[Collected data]
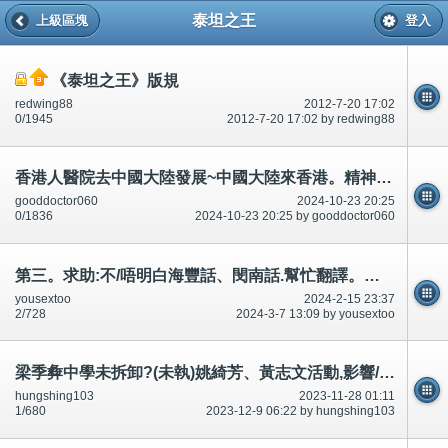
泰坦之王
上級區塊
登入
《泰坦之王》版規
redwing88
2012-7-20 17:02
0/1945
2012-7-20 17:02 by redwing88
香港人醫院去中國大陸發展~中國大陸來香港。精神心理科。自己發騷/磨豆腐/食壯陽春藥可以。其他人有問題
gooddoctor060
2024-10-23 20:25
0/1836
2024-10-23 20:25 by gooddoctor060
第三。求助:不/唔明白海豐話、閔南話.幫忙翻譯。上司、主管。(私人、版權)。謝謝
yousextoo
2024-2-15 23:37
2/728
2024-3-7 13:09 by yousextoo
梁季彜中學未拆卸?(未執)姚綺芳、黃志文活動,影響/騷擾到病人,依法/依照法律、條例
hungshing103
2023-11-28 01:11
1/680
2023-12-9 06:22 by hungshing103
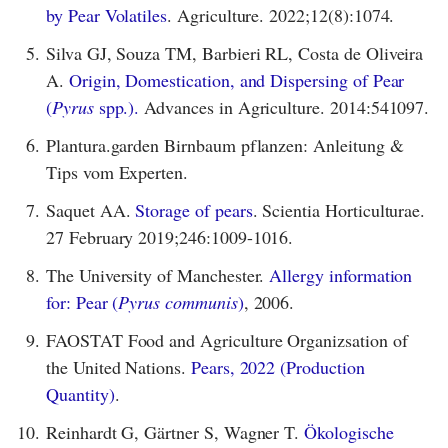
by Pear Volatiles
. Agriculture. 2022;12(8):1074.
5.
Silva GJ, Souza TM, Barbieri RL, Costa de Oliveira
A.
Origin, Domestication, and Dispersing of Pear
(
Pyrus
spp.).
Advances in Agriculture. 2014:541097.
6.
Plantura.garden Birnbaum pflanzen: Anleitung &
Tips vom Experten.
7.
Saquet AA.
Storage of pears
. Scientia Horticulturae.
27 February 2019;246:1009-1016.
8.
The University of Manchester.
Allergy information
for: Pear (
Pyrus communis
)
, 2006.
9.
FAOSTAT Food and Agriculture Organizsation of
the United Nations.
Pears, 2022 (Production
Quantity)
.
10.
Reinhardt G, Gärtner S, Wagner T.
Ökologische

--

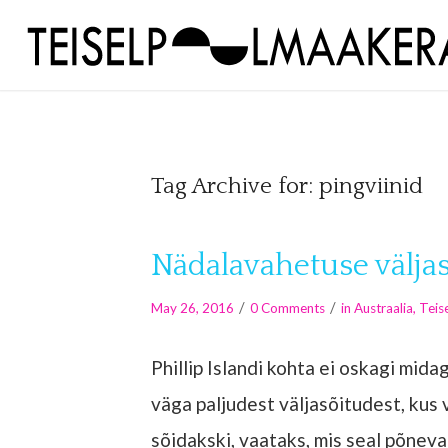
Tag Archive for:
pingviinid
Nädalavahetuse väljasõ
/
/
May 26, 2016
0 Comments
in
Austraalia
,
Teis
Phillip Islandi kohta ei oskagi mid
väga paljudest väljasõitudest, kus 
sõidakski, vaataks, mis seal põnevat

◆ Assignment: Which lines above run from the one containing "Advances in Agriculture. 2014:541097." to the one containing "Ökologische"? Give them again exactly, both ends included.

◆ The completed task:
Advances in Agriculture. 2014:541097.
6.
Plantura.garden Birnbaum pflanzen: Anleitung &
Tips vom Experten.
7.
Saquet AA.
Storage of pears
. Scientia Horticulturae.
27 February 2019;246:1009-1016.
8.
The University of Manchester.
Allergy information
for: Pear (
Pyrus communis
)
, 2006.
9.
FAOSTAT Food and Agriculture Organizsation of
the United Nations.
Pears, 2022 (Production
Quantity)
.
10.
Reinhardt G, Gärtner S, Wagner T.
Ökologische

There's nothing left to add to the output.